An old film by Ridley Schott with a baroque piece inside not easy to discover. Probably a German composer but... Who knows? Who know it? Thanks 4 helping...


----------



## joen_cph

As regards another section of the film, someone else on youtube has identified that music as taken from Galuppi´s concerto no.4 in c-minor cf.






so give it a listen
(fast section starts around 4.15)





Both movie clips are heavily, heavily dubbed though, but I assume they are faithful to the original soundtrack as regards the music excerpts ...


----------



## AntonioLucio

joen_cph said:


> As regards another section of the film, someone else on youtube has identified that music as taken from Galuppi´s concerto no.4 in c-minor cf.
> 
> 
> 
> 
> 
> 
> so give it a listen
> (fast section starts around 4.15)
> 
> 
> 
> 
> 
> Both movie clips are heavily, heavily dubbed though, but I assume they are faithful to the original soundtrack as regards the music excerpts ...

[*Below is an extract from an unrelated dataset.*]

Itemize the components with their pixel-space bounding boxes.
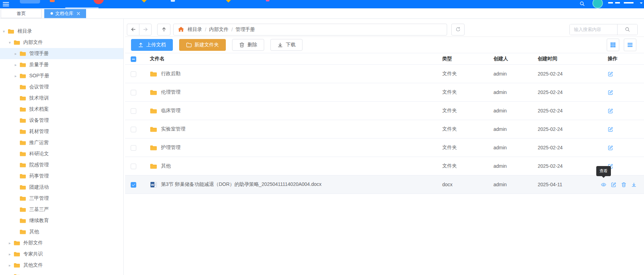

Hi there! Thanks a lot but unfortunately i miss the second one. Galuppi got few nice concertos but in this case i suspect a german composer, as well as Haydn or someother of that period :devil:


----------



## AntonioLucio

Heelp! How could be possible?


----------



## Vaneyes

Handel? First, I thought something from one of his Oboe Concerti, but on closer listening I heard a tinge of harpsichord. Anyway, investigate that era.


----------



## Tero

Play Handel opera suites. There is about a dozen.


----------



## AntonioLucio

Italians do it better!!!! Galuppi: Concerto in Fa per Cembalo e Archi :lol:


----------



## Vaneyes

I never want to hear it again. That's why I don't join listening clubs.


----------